Le rendez vous est fixé à 17 h place de Smolensk, près de la gare. J’arrive de Limoges, il fait chaud, le ciel est tourmenté on sent que l’orage n’est pas loin...
Dans cette partie de la ville le stationnement des véhicule est interdit, l’espace est dégagé.
J’arrive dans les premiers, quelques personnes sont déjà là. Très vite, débouchant de toutes les rues avoisinantes les habitants de Tulle convergent vers le point de ralliement.
Puis arrivent par vagues successives, les enfants des écoles, la fanfare, les anciens combattants avec leurs drapeaux. Les officiels se regroupent enfin.
A l’heure dite, le cortège s’ébranle en direction de la stèle des Martyrs à quelques centaines de mètres.
Tulle commémore ses martyrs du 9 juin 1944.
Si l’épisode douloureux d’Oradour Sur Glane est présent dans l’imaginaire collectif, l’événement qui le précède d’un jour dans le sinistre calendrier de l’histoire ,la pendaison de 99 otages à Tulle, n’en n’est pas moins connue également.
J’aurai l’occasion de revenir sur cette page de l’histoire de Tulle qui constitue la clef essentielle pour la compréhension et la connaissance de cette ville.
La musique joue une marche funèbre, tous les bruits de la ville se sont arrêtés, seules parviennent quelques conversations étouffées. Aux terrasses des bistrots, les consommateurs se lèvent, au seuil des boutiques les clients se figent.
La foule se rassemble autour de la stèle des Martyrs. Le monument est modeste, presque caché au coeur du quartier où, dans la journée du 9 juin 1944, quatre vingt dix neufs hommes de Tulle raflés la veille par les SS sont pendus aux balcons de la ville.
Dépôts de gerbes, sonnerie aux morts. L’instant est poignant, dense, émouvant. L’émotion est palpable, une chape de se silence s’est abattue troublé par le seul piaillement des oiseaux. La ville de Tulle se souvient et se recueille.
Puis le cortège se reforme et une longue, une très longue procession s’étire en direction de la sortie de la ville vers le haut lieu de Cueille sur la route de Brive, là même où les cadavres des suppliciés avaient été odieusement jetés par l’occupant.
La route est longue, les voitures sont arrêtées. Le cortège passe sous les balcons ornés de sobres décorations florales.
Derrières les fenêtres aux rideaux entrouverts, les visages de vieilles dames tristes apparaissent qui regardent gravement défiler la foule.
Et le cortège s’étire... Jeunes et anciens se côtoient. Enfants dans des poussettes, vieux messieurs cravatés et lascars en tee shirt, ménagères de moins de cinquante ans et minettes. Je reconnais tel ou tel commerçant, tel fonctionnaire... toute la ville semble représentée.

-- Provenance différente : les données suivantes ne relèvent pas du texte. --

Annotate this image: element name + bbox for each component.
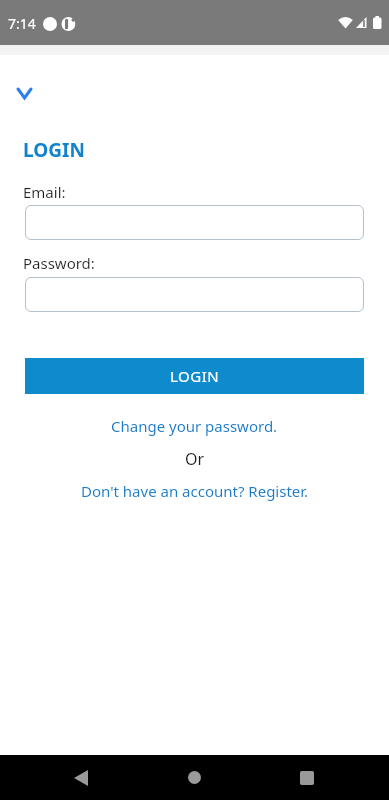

Enfin nous arrivons au sanctuaire de Cueille, c’est là que les corps des suppliciés avaient été abandonnés par les allemands, suprême injure aux otages exécutés.
Un mémorial marque désormais ce qui était autrefois une décharge publique.
Nouvelle cérémonie, dépôt de gerbes, les noms des martyrs sont égrenés.
La fanfare sonne aux morts puis entonne le chant des partisans. Le moment émotion est intense, les visages des anciens se figent, les regards s’égarent dans le passé perdu de leur jeunesse. La tension est extrême, la douleur toujours présente .Le silence qui plane n’est couvert que par le grondement sourd de la Corrèze qui coule en contrebas. Les drapeaux flottent au vent.
Enfin éclate la Marseillaise, je ne peux m’empêcher de penser que là bas, au même moment, de l’autre côté des Alpes une autre Marseillaise doit retentir juste avant le coup d’envoi du match de football qui oppose la France à la Roumanie dans le cadre de l’euro de football.
Heureuse Europe qui mis à part les soubresauts des Balkans vit en paix depuis 63 ans...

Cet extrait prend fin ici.